=== Task statement ===
The entries below are to be written out exactly, with no images included.

BEGIN Information supplied

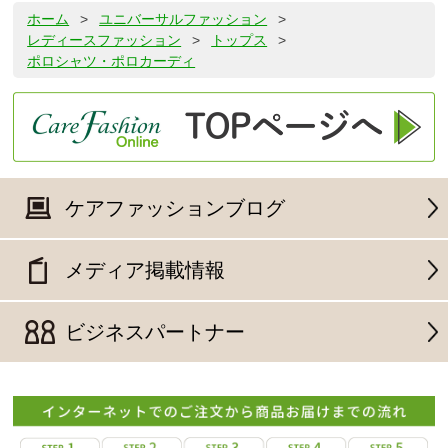
ホーム
>
ユニバーサルファッション
>
レディースファッション
>
トップス
>
ポロシャツ・ポロカーディ
ケアファッションブログ
メディア掲載情報
ビジネスパートナー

END Information supplied

=== Solution for this problem ===
ホーム
>
ユニバーサルファッション
>
レディースファッション
>
トップス
>
ポロシャツ・ポロカーディ
ケアファッションブログ
メディア掲載情報
ビジネスパートナー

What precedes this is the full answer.